HEBRON — Peggy Stires of Livermore recently briefed the Hebron Historical Society on the history of Paris Manufacturing, which was started by her great-grandfather, Henry Morton, in 1861.

Initially, he and his brother started making snow sleds in West Sumner, then Paris Hill, before establishing a permanent factory in South Paris in 1884. The logistics of obtaining supplies and shipping product were enhanced at that location.

When some of his employees (of Finnish heritage) came to work on their skis, Morton decided that it would be a worthwhile venture to produce and market skis from his factory. His motto was to make each product “the best that it can be.” This charge to his workers for unsurpassed quality was surely the key in making his company the largest ski manufacturer in the country at that time.

In 1904 the company employed around 300 people and was turning out 1,500 sleds each day, a leading producer in the country. Arctic explorer Donald McMillan asked the company to make dog sleds for his ventures and he attributed the trips’ success to the reliability and quality of the equipment.

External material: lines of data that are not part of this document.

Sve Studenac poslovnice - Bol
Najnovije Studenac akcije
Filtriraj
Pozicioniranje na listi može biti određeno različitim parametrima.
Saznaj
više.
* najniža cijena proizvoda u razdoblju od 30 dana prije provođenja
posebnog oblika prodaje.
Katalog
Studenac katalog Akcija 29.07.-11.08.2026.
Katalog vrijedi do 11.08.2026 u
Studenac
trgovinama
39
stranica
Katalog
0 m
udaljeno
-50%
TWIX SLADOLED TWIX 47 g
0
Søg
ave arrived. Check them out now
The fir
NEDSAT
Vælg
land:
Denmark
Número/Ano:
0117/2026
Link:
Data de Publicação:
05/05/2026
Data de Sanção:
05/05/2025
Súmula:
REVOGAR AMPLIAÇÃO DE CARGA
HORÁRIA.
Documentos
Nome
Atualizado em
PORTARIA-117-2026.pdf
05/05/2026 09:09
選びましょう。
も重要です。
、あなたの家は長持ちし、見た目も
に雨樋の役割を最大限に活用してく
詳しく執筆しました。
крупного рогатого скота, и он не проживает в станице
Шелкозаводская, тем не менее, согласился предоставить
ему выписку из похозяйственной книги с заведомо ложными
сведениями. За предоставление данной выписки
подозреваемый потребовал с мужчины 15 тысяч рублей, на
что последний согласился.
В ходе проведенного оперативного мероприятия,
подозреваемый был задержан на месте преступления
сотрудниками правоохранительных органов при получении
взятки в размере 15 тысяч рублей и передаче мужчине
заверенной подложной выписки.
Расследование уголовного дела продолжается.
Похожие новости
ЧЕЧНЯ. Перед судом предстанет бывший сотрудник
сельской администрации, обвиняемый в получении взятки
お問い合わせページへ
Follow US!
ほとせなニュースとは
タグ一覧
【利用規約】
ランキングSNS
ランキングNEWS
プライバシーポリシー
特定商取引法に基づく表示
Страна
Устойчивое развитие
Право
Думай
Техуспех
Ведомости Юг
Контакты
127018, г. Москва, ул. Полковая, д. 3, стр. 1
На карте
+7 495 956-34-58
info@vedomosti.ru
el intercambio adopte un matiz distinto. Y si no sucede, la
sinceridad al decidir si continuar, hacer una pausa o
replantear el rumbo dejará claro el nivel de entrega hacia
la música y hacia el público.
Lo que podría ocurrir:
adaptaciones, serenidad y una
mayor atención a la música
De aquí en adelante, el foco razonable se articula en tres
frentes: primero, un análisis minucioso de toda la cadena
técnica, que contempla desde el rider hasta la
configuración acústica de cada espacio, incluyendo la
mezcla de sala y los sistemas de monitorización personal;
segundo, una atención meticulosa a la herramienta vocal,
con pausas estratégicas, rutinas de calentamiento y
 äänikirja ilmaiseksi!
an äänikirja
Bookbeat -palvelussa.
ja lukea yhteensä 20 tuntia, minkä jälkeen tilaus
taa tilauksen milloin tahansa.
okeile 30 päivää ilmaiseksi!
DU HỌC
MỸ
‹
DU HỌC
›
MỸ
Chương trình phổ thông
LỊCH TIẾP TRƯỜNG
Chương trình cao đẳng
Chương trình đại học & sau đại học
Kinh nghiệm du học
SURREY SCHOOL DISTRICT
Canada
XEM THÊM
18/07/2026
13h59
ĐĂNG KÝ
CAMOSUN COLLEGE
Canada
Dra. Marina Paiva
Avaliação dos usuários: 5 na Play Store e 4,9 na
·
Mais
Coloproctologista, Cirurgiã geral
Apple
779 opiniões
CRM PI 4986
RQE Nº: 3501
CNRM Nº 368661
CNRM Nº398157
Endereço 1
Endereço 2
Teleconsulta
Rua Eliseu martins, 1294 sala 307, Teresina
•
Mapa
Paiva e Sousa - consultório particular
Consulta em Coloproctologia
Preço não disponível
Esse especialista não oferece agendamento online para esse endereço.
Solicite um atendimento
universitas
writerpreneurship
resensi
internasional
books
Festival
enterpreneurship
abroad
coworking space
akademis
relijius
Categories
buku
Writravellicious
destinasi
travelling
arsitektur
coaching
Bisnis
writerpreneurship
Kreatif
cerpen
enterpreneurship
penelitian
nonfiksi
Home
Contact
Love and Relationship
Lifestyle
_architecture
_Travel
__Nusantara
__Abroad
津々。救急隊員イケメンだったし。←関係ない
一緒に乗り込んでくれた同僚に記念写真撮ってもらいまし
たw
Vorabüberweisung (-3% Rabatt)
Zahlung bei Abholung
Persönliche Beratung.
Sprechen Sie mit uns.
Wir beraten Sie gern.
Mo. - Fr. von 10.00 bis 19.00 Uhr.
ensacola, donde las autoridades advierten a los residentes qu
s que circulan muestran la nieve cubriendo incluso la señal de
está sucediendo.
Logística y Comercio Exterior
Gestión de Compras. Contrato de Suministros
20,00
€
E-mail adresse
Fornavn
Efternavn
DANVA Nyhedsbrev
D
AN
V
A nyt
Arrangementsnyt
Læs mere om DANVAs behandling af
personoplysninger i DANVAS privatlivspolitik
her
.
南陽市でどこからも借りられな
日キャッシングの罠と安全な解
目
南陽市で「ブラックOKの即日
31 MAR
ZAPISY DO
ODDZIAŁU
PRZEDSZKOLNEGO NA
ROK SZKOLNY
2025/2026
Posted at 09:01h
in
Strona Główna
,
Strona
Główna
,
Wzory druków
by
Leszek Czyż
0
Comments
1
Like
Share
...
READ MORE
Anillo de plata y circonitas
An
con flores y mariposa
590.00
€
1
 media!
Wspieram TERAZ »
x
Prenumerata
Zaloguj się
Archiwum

The company would also upholster some sled models at the request of the buyer.

The company made numerous other items, including quality hardwood chairs, tables and roll-top desks for adults and children. It was a renowned employer in the community for 127 years.

Several attending the presentation gave accounts of their own from having worked at the company during their childhood.

The next society program, at 7 p.m. Tuesday, Jan. 23, will have Carolyn Lawson of the Norlands Living History Center speaking on the “History on Civil War Medicine, Myth and Mini-balls.” Members will meet at the Town Office, 351 Paris Road. The public is invited.

Peggy Stires displays a Paris Manufacturing Company sled.